His heart jackhammered madly, and he felt fear threaten to swamp every thought trying to form in his head. Even the steadily descending trail of black smoke in the distance, and the thicker column of smoke now rising from the earth at the trail’s end, barely registered. He didn’t have a second to think about that. The crash was beyond his control. Right now, he had to make a choice.
The ground pushed up toward him, slower now, but only to taunt him before opening its jaws to swallow him up.

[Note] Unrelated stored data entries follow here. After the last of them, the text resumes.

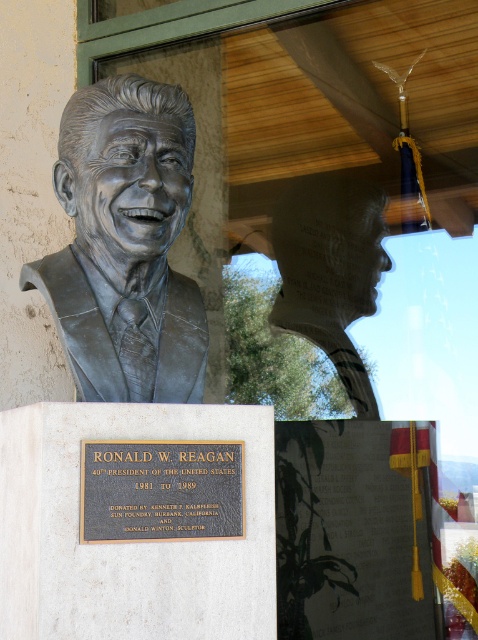 Who is positioned more to the left, bronze bust at center or bronze plaque at center?

Positioned to the left is bronze plaque at center.

Measure the distance from bronze bust at center to bronze plaque at center.

They are 1.82 meters apart.

The image size is (478, 640). What do you see at coordinates (330, 269) in the screenshot?
I see `bronze bust at center` at bounding box center [330, 269].

Identify the location of bronze bust at center. Image resolution: width=478 pixels, height=640 pixels. (330, 269).

Is bronze statue at center bigger than bronze bust at center?

Incorrect, bronze statue at center is not larger than bronze bust at center.

Which of these two, bronze statue at center or bronze bust at center, stands shorter?

bronze statue at center

Identify the location of bronze statue at center. (126, 244).

Does bronze statue at center have a lesser height compared to bronze plaque at center?

No, bronze statue at center is not shorter than bronze plaque at center.

You are a GUI agent. You are given a task and a screenshot of the screen. Output one action in this format:
    pyautogui.click(x=<x>, y=<y>)
    Task: Click on the bronze statue at center
    The height and width of the screenshot is (640, 478).
    Given the screenshot: What is the action you would take?
    pyautogui.click(x=126, y=244)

Winston might live with one busted cord, but he might not. And was that tear in the canopy getting longer? What if his fear was fooling him?
Better safe than sorry.
Without daring another moment to think himself into further delays, Winston reached up to his shoulder and yanked hard on the cutaway handle. It came free in his hand, like a pin pulled from a fire extinguisher. In the space of a heartbeat, his main chute snapped away and billowed into the air above him. Winston felt himself whipsawed up and down
, as if he were riding a demon-possessed elevator. He plummeted freely for an instant, feet down, arms flying up over his head, and he opened his mouth to scream into the wind. As he did so, his other hand found the reserve handle near the left strap over his chest, just above his backpack. He pulled it, and almost instantly his body jerked violently upward again.
The reserve chute deployed above him, rectangular and ribbed, but also plain white and smaller than the previous chute. It was also, much to his relief, anchored by another web of nylon lines, all of them untangled and unbroken.
Winston found a new set of bright yellow handles dangling from the straps on each side of his head. He gripped these and began to experiment, giving each side a gentle tug to see how it affected his downward trajectory. Sure enough, Winston found he had limited control over his lateral movement.
At last, he could look down without moderate certainty that he was about to die. So long as Colonel Bauman was right and his falling speed wasn’t much more than twenty miles per hour, he knew from his jump off the top of Safeway that he should be OK. More or less.
Winston had to make up his mind on where to try to land. If the map had been correct, the old nuclear explosion, and thus Area X, would be only a few hundred yards northeast of the pass between bluff ridges. From up here, Winston couldn’t see any signs of activity, but that didn’t mean anything. A labyrinth of tunnels had once flowed under this dried-up lake bed. If the place was important, there might still be military staff or at least surveillance out here. If he landed to the east, it would be a hot trek over miles of nothing, and he would be in plain sight the whole way.
Winston trusted his gut. He aimed for the flat area between the pass and the farm. If he ran into trouble, he might find help within range at the farm. If not, he could hop back to 1948, proceed straight east through the gap, and hike on to Area X.
Something moved on the ground below him. It might have been the sun reflecting off a shiny surface or the shifting of a shadow. As Winston focused on it, though, he soon made out the tiny figure of a walking man. Winston was still too distant to discern facial features, but the black pants, white shirt, and shiny, shifting object floating above his hand left no doubt. As Winston watched, the man morphed into a pillar of sparks, vanished, and then reappeared in a similar lightshow almost directly under Winston.